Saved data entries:
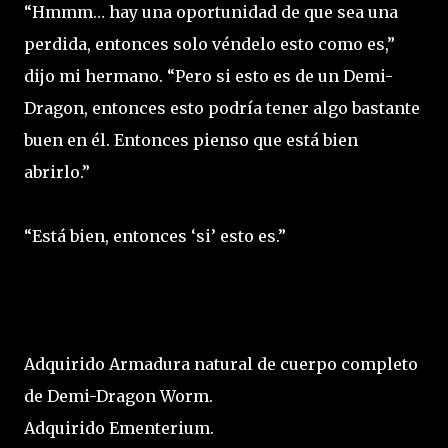
“Hmmm… hay una oportunidad de que sea una
perdida, entonces solo véndelo esto como es,”
dijo mi hermano. “Pero si esto es de un Demi-
Dragon, entonces esto podría tener algo bastante
buen en él. Entonces pienso que está bien
abrirlo.”
“Está bien, entonces ‘si’ esto es.”
Adquirido Armadura natural de cuerpo completo
de Demi-Dragon Worm.
Adquirido Ementerium.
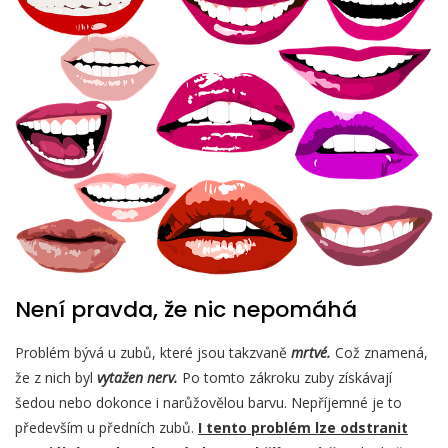
Není pravda, že nic nepomáhá
Problém bývá u zubů, které jsou takzvaně
mrtvé.
Což znamená,
že z nich byl
vytažen nerv.
Po tomto zákroku zuby získávají
šedou nebo dokonce i narůžovělou barvu. Nepříjemné je to
především u předních zubů.
I tento problém lze odstranit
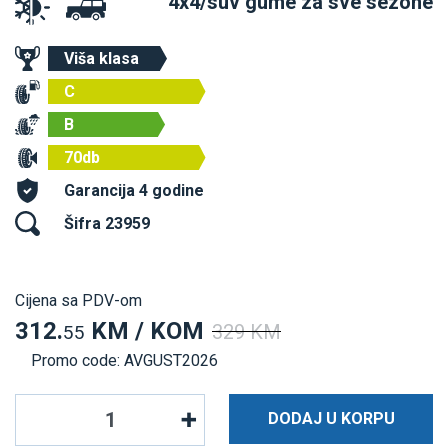
4x4/suv gume za sve sezone
Viša klasa
C
B
70db
Garancija 4 godine
Šifra 23959
Cijena sa PDV-om
312.
KM / KOM
329 KM
55
Promo code: AVGUST2026
DODAJ U KORPU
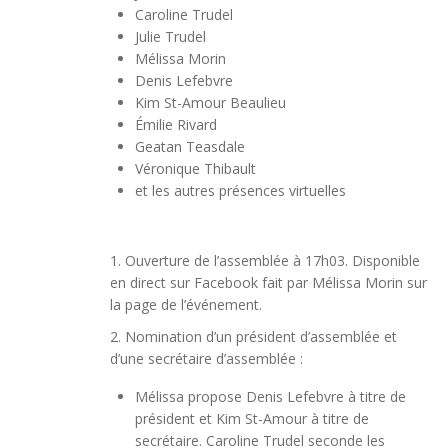
Caroline Trudel
Julie Trudel
Mélissa Morin
Denis Lefebvre
Kim St-Amour Beaulieu
Émilie Rivard
Geatan Teasdale
Véronique Thibault
et les autres présences virtuelles
1. Ouverture de l’assemblée à 17h03. Disponible
en direct sur Facebook fait par Mélissa Morin sur
la page de l’événement.
2. Nomination d’un président d’assemblée et
d’une secrétaire d’assemblée :
Mélissa propose Denis Lefebvre à titre de
président et Kim St-Amour à titre de
secrétaire. Caroline Trudel seconde les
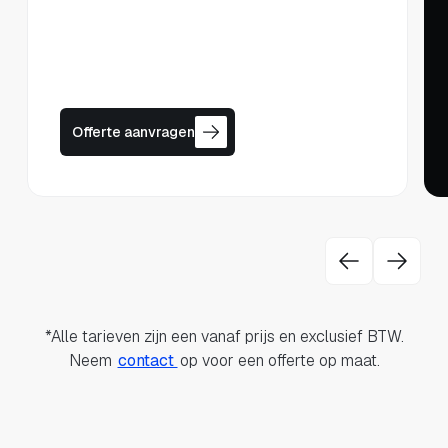
Offerte aanvragen
*Alle tarieven zijn een vanaf prijs en exclusief BTW.
Neem
contact
op voor een offerte op maat.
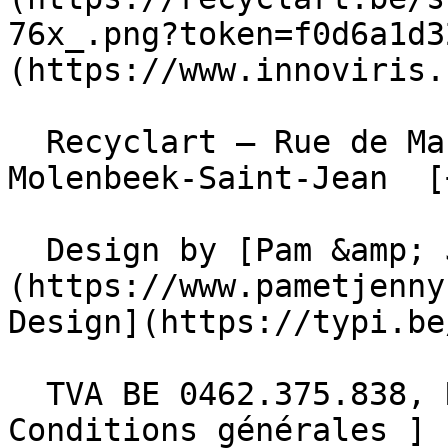
76x_.png?token=f0d6a1d3
(https://www.innoviris.
  Recyclart – Rue de Manchester 13/15 , 1080 
Molenbeek-Saint-Jean  [
  Design by [Pam &amp; Jerry]
(https://www.pametjenny
Design](https://typi.be/
  TVA BE 0462.375.838, RPM Bruxelles  - [ 
Conditions générales ]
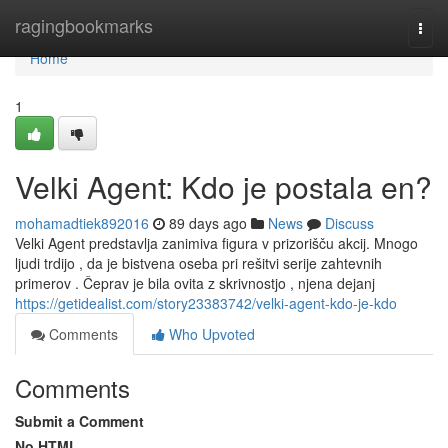
Home
ragingbookmarks
Togg
navi
Home
1
Velki Agent: Kdo je postala en?
mohamadtiek892016
89 days ago
News
Discuss
Velki Agent predstavlja zanimiva figura v prizorišču akcij. Mnogo
ljudi trdijo , da je bistvena oseba pri rešitvi serije zahtevnih
primerov . Čeprav je bila ovita z skrivnostjo , njena dejanj
https://getidealist.com/story23383742/velki-agent-kdo-je-kdo
Comments
Who Upvoted
Comments
Submit a Comment
No HTML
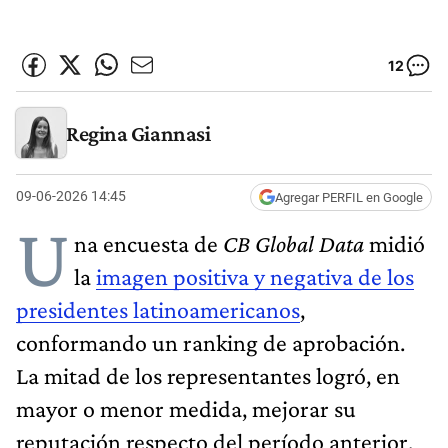
12
Regina Giannasi
09-06-2026 14:45
Agregar PERFIL en Google
U
na encuesta de
CB Global Data
midió
la
imagen positiva y negativa de los
presidentes latinoamericanos
,
conformando un ranking de aprobación.
La mitad de los representantes logró, en
mayor o menor medida, mejorar su
reputación respecto del período anterior,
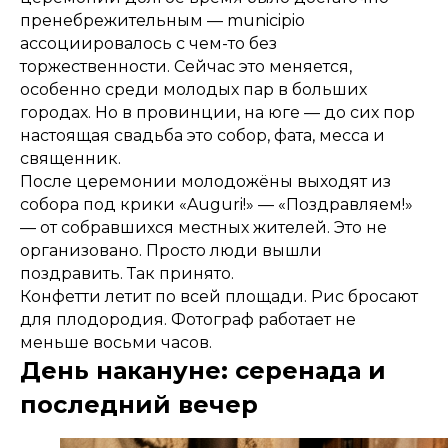
пренебрежительным — municipio
ассоциировалось с чем-то без
торжественности. Сейчас это меняется,
особенно среди молодых пар в больших
городах. Но в провинции, на юге — до сих пор
настоящая свадьба это собор, фата, месса и
священник.
После церемонии молодожёны выходят из
собора под крики «Auguri!» — «Поздравляем!»
— от собравшихся местных жителей. Это не
организовано. Просто люди вышли
поздравить. Так принято.
Конфетти летит по всей площади. Рис бросают
для плодородия. Фотограф работает не
меньше восьми часов.
День накануне: серенада и
последний вечер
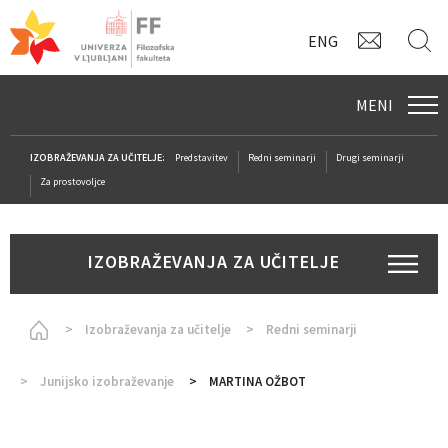
KONTAK
I
ENG
MENI
IZOBRAŽEVANJA ZA UČITELJE:
Predstavitev
Redni seminarji
Drugi seminarji
Za prostovoljce
IZOBRAŽEVANJA ZA UČITELJE
Homepage
Izobraževanja za učitelje
Redni seminarji
Junijsko izobraževanje
MARTINA OŽBOT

## Task instructions
Make an exact copy of every record, pictures excluded.

## Problem solution
“Hmmm… hay una oportunidad de que sea una
perdida, entonces solo véndelo esto como es,”
dijo mi hermano. “Pero si esto es de un Demi-
Dragon, entonces esto podría tener algo bastante
buen en él. Entonces pienso que está bien
abrirlo.”
“Está bien, entonces ‘si’ esto es.”
Adquirido Armadura natural de cuerpo completo
de Demi-Dragon Worm.
Adquirido Ementerium.
Není pravda, že nic nepomáhá
Problém bývá u zubů, které jsou takzvaně
mrtvé.
Což znamená,
že z nich byl
vytažen nerv.
Po tomto zákroku zuby získávají
šedou nebo dokonce i narůžovělou barvu. Nepříjemné je to
především u předních zubů.
I tento problém lze odstranit
4x4/suv gume za sve sezone
Viša klasa
C
B
70db
Garancija 4 godine
Šifra 23959
Cijena sa PDV-om
312.
KM / KOM
329 KM
55
Promo code: AVGUST2026
DODAJ U KORPU
Caroline Trudel
Julie Trudel
Mélissa Morin
Denis Lefebvre
Kim St-Amour Beaulieu
Émilie Rivard
Geatan Teasdale
Véronique Thibault
et les autres présences virtuelles
1. Ouverture de l’assemblée à 17h03. Disponible
en direct sur Facebook fait par Mélissa Morin sur
la page de l’événement.
2. Nomination d’un président d’assemblée et
d’une secrétaire d’assemblée :
Mélissa propose Denis Lefebvre à titre de
président et Kim St-Amour à titre de
secrétaire. Caroline Trudel seconde les
Offerte aanvragen
*Alle tarieven zijn een vanaf prijs en exclusief BTW.
Neem
contact
op voor een offerte op maat.
76x_.png?token=f0d6a1d3
(https://www.innoviris.
  Recyclart – Rue de Manchester 13/15 , 1080 
Molenbeek-Saint-Jean  [
  Design by [Pam &amp; Jerry]
(https://www.pametjenny
Design](https://typi.be/
  TVA BE 0462.375.838, RPM Bruxelles  - [ 
Conditions générales ]
Home
ragingbookmarks
Togg
navi
Home
1
Velki Agent: Kdo je postala en?
mohamadtiek892016
89 days ago
News
Discuss
Velki Agent predstavlja zanimiva figura v prizorišču akcij. Mnogo
ljudi trdijo , da je bistvena oseba pri rešitvi serije zahtevnih
primerov . Čeprav je bila ovita z skrivnostjo , njena dejanj
https://getidealist.com/story23383742/velki-agent-kdo-je-kdo
Comments
Who Upvoted
Comments
Submit a Comment
No HTML
12
Regina Giannasi
09-06-2026 14:45
Agregar PERFIL en Google
U
na encuesta de
CB Global Data
midió
la
imagen positiva y negativa de los
presidentes latinoamericanos
,
conformando un ranking de aprobación.
La mitad de los representantes logró, en
mayor o menor medida, mejorar su
reputación respecto del período anterior,
пренебрежительным — municipio
ассоциировалось с чем-то без
торжественности. Сейчас это меняется,
особенно среди молодых пар в больших
городах. Но в провинции, на юге — до сих пор
настоящая свадьба это собор, фата, месса и
священник.
После церемонии молодожёны выходят из
собора под крики «Auguri!» — «Поздравляем!»
— от собравшихся местных жителей. Это не
организовано. Просто люди вышли
поздравить. Так принято.
Конфетти летит по всей площади. Рис бросают
для плодородия. Фотограф работает не
меньше восьми часов.
День накануне: серенада и
последний вечер
KONTAK
I
ENG
MENI
IZOBRAŽEVANJA ZA UČITELJE:
Predstavitev
Redni seminarji
Drugi seminarji
Za prostovoljce
IZOBRAŽEVANJA ZA UČITELJE
Homepage
Izobraževanja za učitelje
Redni seminarji
Junijsko izobraževanje
MARTINA OŽBOT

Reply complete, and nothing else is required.